§ **Work instructions**
Filter the records below for the word "einen". Keep each line that has it.

____________________

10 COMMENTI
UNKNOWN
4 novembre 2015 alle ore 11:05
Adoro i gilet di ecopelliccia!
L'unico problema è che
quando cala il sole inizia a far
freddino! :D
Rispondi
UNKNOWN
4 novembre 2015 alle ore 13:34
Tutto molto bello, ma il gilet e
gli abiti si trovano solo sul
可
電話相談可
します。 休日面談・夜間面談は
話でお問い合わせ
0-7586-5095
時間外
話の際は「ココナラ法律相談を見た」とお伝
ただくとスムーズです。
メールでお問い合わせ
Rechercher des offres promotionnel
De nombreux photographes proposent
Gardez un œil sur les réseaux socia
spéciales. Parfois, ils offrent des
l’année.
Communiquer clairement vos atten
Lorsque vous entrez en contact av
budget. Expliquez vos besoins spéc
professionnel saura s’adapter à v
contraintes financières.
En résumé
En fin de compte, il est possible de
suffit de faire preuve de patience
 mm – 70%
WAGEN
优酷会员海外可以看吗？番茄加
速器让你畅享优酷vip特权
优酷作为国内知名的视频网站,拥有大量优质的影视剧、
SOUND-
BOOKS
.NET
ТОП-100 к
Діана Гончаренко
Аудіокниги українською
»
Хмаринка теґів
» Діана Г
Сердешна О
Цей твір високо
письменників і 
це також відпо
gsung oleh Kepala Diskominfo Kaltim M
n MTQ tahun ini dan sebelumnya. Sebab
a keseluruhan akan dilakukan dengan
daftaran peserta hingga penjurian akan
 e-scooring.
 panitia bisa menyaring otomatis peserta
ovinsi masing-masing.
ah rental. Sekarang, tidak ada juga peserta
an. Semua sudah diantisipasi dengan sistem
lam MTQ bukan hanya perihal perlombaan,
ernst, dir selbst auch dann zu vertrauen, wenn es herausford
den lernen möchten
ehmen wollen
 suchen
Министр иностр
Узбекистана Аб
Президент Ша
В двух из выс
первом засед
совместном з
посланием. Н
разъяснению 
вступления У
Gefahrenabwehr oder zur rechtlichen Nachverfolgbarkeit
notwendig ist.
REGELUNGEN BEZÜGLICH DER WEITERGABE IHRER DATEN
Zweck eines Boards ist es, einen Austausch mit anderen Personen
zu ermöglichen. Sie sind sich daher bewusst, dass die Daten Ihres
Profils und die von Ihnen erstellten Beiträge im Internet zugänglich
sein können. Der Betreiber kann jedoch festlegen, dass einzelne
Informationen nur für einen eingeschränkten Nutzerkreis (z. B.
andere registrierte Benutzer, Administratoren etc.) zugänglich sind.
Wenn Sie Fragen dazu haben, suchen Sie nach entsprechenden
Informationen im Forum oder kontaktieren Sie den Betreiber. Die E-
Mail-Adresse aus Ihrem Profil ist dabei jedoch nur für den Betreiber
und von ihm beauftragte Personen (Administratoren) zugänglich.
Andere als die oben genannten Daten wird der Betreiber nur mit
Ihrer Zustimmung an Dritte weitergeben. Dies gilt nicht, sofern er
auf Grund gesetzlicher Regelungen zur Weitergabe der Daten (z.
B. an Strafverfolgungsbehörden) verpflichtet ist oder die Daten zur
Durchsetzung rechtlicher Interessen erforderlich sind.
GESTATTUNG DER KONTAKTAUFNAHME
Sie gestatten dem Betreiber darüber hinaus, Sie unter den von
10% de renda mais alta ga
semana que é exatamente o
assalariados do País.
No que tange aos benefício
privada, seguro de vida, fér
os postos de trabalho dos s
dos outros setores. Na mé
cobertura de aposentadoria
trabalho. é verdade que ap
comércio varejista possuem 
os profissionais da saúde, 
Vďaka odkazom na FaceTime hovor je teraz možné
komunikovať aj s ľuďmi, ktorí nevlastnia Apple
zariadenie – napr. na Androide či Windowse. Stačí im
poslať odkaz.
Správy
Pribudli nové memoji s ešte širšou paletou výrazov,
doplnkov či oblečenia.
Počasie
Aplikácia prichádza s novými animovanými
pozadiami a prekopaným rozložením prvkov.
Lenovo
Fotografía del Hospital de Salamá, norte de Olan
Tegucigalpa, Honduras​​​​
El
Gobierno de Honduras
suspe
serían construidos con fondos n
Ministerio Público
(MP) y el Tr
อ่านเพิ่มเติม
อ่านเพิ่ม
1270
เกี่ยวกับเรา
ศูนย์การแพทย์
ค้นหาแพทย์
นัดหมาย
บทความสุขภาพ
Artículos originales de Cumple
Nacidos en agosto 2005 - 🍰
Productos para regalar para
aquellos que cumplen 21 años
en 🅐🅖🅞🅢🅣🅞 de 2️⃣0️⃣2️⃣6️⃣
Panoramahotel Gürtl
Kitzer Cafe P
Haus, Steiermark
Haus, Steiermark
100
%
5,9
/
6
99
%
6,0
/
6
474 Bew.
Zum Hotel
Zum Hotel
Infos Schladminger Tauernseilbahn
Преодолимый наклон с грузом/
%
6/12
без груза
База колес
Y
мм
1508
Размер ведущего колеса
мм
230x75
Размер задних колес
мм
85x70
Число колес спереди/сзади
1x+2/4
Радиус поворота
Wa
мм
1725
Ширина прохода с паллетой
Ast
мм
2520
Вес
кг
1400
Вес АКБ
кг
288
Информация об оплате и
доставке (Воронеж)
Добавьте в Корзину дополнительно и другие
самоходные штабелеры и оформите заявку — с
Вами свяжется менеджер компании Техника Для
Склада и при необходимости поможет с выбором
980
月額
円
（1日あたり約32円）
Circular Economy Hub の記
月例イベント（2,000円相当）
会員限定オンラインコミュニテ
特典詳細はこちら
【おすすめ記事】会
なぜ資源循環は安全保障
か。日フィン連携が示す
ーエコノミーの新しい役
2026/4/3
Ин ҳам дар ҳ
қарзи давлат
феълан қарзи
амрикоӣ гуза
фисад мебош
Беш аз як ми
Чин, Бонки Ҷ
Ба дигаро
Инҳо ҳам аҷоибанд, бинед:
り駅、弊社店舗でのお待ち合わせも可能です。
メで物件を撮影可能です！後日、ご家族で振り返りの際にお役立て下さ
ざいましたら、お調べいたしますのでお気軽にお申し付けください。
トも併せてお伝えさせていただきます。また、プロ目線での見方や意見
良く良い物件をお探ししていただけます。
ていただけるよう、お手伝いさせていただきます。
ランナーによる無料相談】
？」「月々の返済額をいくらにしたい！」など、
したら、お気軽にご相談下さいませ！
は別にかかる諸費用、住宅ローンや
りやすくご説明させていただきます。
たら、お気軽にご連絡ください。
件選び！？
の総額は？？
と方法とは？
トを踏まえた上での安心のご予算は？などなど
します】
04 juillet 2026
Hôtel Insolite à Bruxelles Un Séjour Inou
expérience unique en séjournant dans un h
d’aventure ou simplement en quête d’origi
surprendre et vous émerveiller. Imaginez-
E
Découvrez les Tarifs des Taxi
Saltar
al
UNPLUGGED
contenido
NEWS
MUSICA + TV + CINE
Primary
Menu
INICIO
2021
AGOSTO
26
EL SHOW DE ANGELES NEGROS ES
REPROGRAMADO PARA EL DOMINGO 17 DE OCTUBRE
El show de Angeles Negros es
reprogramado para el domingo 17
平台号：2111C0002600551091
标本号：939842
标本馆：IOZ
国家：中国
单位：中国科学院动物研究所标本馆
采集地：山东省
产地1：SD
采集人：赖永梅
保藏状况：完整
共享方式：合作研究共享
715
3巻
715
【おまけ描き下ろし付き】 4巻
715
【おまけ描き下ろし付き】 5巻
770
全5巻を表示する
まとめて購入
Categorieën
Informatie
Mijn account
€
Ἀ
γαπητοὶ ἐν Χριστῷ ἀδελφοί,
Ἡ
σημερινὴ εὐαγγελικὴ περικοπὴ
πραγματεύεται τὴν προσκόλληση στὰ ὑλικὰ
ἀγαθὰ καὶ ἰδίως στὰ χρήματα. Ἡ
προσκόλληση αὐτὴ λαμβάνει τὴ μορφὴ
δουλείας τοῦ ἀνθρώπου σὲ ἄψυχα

____________________

§ **Answer box**
Zweck eines Boards ist es, einen Austausch mit anderen Personen
Informationen nur für einen eingeschränkten Nutzerkreis (z. B.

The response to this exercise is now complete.